BEGIN Available data

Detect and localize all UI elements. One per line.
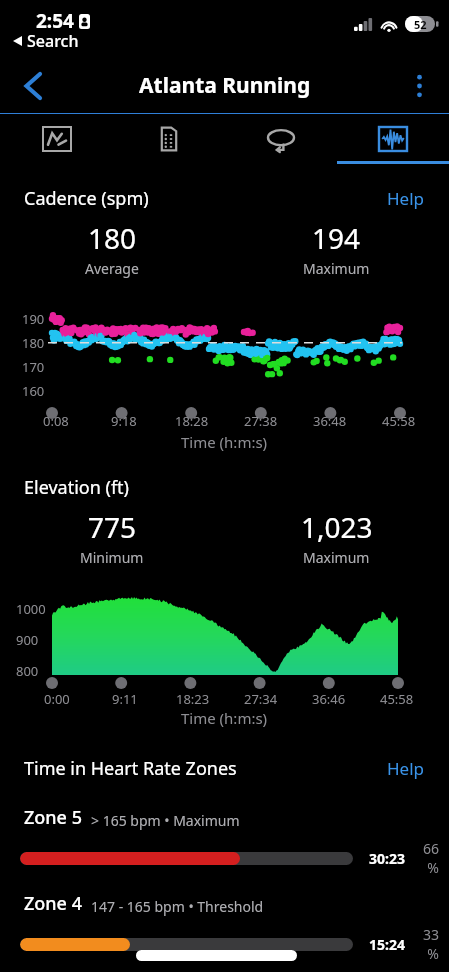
staticText: 15:24 [363, 935, 405, 954]
staticText: Time (h:m:s) [181, 432, 268, 452]
button[interactable]: Help [387, 757, 425, 780]
button[interactable]: Zone 5 [0, 805, 449, 877]
staticText: 27:34 [244, 690, 278, 708]
staticText: Zone 5 [24, 805, 82, 830]
staticText: 18:23 [176, 690, 210, 708]
staticText: 36:48 [313, 412, 347, 430]
staticText: 9:11 [112, 690, 138, 708]
staticText: 2:54 [36, 8, 74, 34]
staticText: 147 - 165 bpm • Threshold [91, 897, 264, 916]
button[interactable]: Help [387, 187, 425, 210]
staticText: 1000 [16, 600, 46, 618]
staticText: 45:58 [382, 412, 416, 430]
staticText: 66% [417, 839, 439, 877]
staticText: 900 [16, 631, 39, 649]
staticText: 180 [22, 334, 45, 352]
staticText: 9:18 [111, 412, 137, 430]
staticText: Help [387, 757, 425, 780]
staticText: 160 [22, 382, 45, 400]
staticText: 0:08 [43, 412, 69, 430]
staticText: 45:58 [380, 690, 414, 708]
staticText: 30:23 [363, 849, 405, 868]
staticText: Average [85, 259, 139, 278]
button[interactable]: Zone 4 [0, 891, 449, 963]
staticText: 1,023 [301, 508, 373, 546]
staticText: 800 [16, 662, 39, 680]
staticText: 18:28 [175, 412, 209, 430]
staticText: Atlanta Running [139, 71, 311, 100]
staticText: Elevation (ft) [24, 475, 130, 500]
button[interactable]: More options [397, 64, 441, 108]
staticText: 190 [22, 310, 45, 328]
staticText: 52 [414, 17, 427, 32]
staticText: > 165 bpm • Maximum [91, 811, 240, 830]
staticText: Cadence (spm) [24, 186, 149, 211]
staticText: Time (h:m:s) [181, 708, 268, 728]
staticText: 775 [88, 508, 137, 546]
staticText: Maximum [303, 548, 370, 567]
button[interactable]: Details [113, 114, 225, 164]
staticText: 194 [312, 219, 361, 257]
staticText: 170 [22, 358, 45, 376]
button[interactable]: Charts [337, 114, 449, 164]
staticText: Help [387, 187, 425, 210]
staticText: Minimum [80, 548, 144, 567]
staticText: 27:38 [244, 412, 278, 430]
staticText: Time in Heart Rate Zones [24, 756, 237, 781]
staticText: Maximum [303, 259, 370, 278]
button[interactable]: Laps [225, 114, 337, 164]
staticText: Zone 4 [24, 891, 82, 916]
staticText: 180 [88, 219, 137, 257]
button[interactable]: Map [0, 114, 113, 164]
staticText: Search [27, 30, 79, 52]
staticText: 33% [417, 925, 439, 963]
staticText: 0:00 [44, 690, 70, 708]
button[interactable]: Back [10, 64, 54, 108]
staticText: 36:46 [312, 690, 346, 708]
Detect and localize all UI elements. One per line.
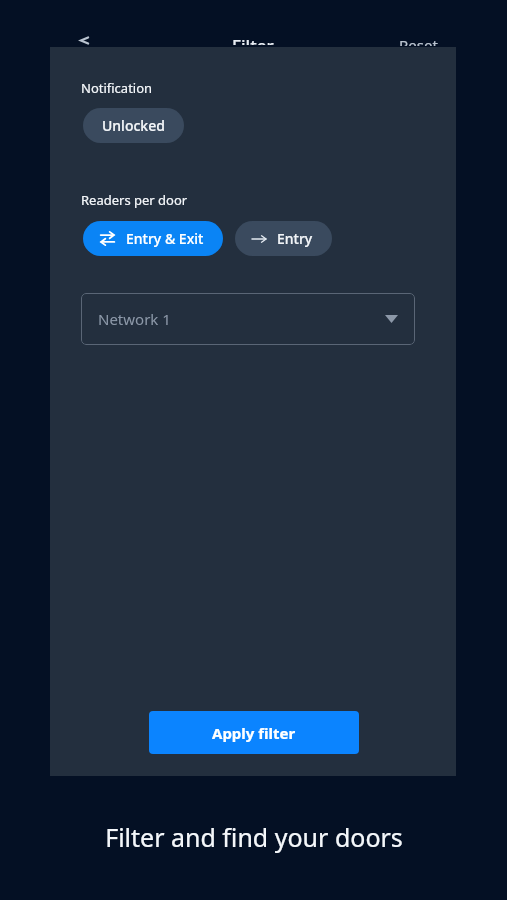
staticText: Entry xyxy=(277,229,313,248)
staticText: Filter xyxy=(232,34,274,45)
staticText: Unlocked xyxy=(102,116,165,135)
button[interactable]: Network 1 xyxy=(81,293,415,345)
button[interactable]: Reset xyxy=(399,35,438,46)
staticText: Notification xyxy=(81,79,153,97)
staticText: Network 1 xyxy=(98,309,385,329)
staticText: Reset xyxy=(399,35,438,46)
staticText: Readers per door xyxy=(81,191,188,209)
button[interactable]: Apply filter xyxy=(149,711,359,754)
staticText: Filter and find your doors xyxy=(105,820,403,854)
button[interactable]: Entry xyxy=(235,221,332,256)
staticText: Apply filter xyxy=(212,723,296,743)
button[interactable]: Back xyxy=(72,35,98,46)
button[interactable]: Entry & Exit xyxy=(83,221,223,256)
button[interactable]: Unlocked xyxy=(83,108,184,143)
staticText: Entry & Exit xyxy=(126,229,204,248)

END Available data

Exercise description →
Copy out the lines of the records above in which the string "Network" appears.

Response box →
button[interactable]: Network 1 xyxy=(81,293,415,345)
staticText: Network 1 xyxy=(98,309,385,329)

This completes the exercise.